5. It is our understanding that non of the Transport Liability Insurers exclude
cover for liability arising from the issue of SBLs. However, all of the transport
liability policies would require that their member/insured (as the case may
be) have proper standard operating procedure for their operations.
Otherwise, failure to have proper standard operating procedure may be
considered as reckless behaviour and which is generally one of the exclusions
in the Rules/Policy of the Mutual/Liability Insurers. This being the case,
Carriers may find themselves without cover should a claim arise out of their
releasing a SBL without having a proper process in place.
6. In conclusions, Carriers must ensure to :
a. have a Standard Operating Procedure for the issue of SBLs which
ideally should have been endorsed by their liability insurers.
b. seek a LOI from the party requesting for a SBL.

c. check that the parties signing the LOI are good for their word.
d. vet this process regularly to ensure that their (Carrier's) risk are
appropriately managed.

Who can request shipping line to issue switch bill of lading..??

A very important point raised by Tom regarding the issuance of switch bill of lading..
Question : Considering container liner traffic, who is considered to be the Principal
authorised to request the switch?
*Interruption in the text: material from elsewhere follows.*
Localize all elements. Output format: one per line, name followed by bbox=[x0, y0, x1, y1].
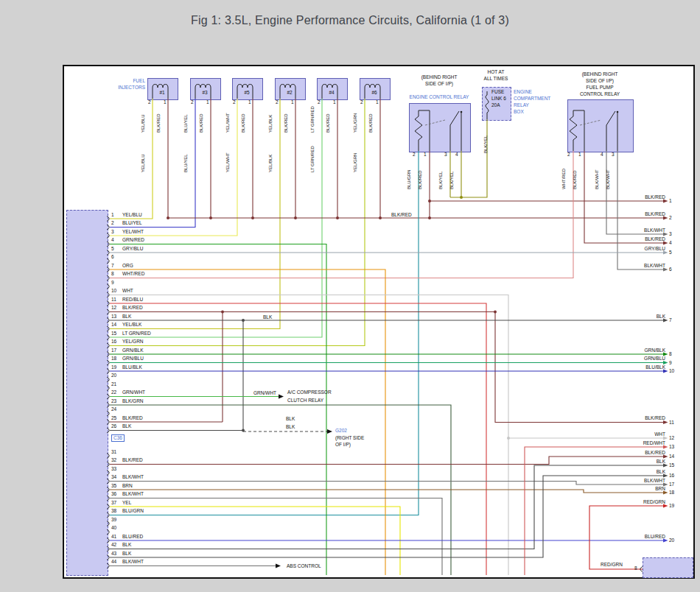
diagram-canvas: FUELINJECTORS#121YEL/BLUYEL/BLUBLK/RED#3… bbox=[0, 0, 700, 592]
diagram-frame bbox=[63, 65, 695, 579]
Is it the shipper stated on the B/L or th party booking the
container(paying the freight). As these partys are not always the same?

The entity that is authorised to request the shipping line to issue a switch bill
of lading would be the shipper on the first set of bill of lading.. The shipper of the bill of lading
is deemed to be the owner of the cargo and the ownership does not transfer to another party until
such time the bill of lading has been negotiated and sent to the consignee..
This request must come on an Original letter head of the shipper and sent to the shipping line
or their agent.. The shipping line or agent would then follow the process as covered in my
original article regarding Switch Bill of Lading.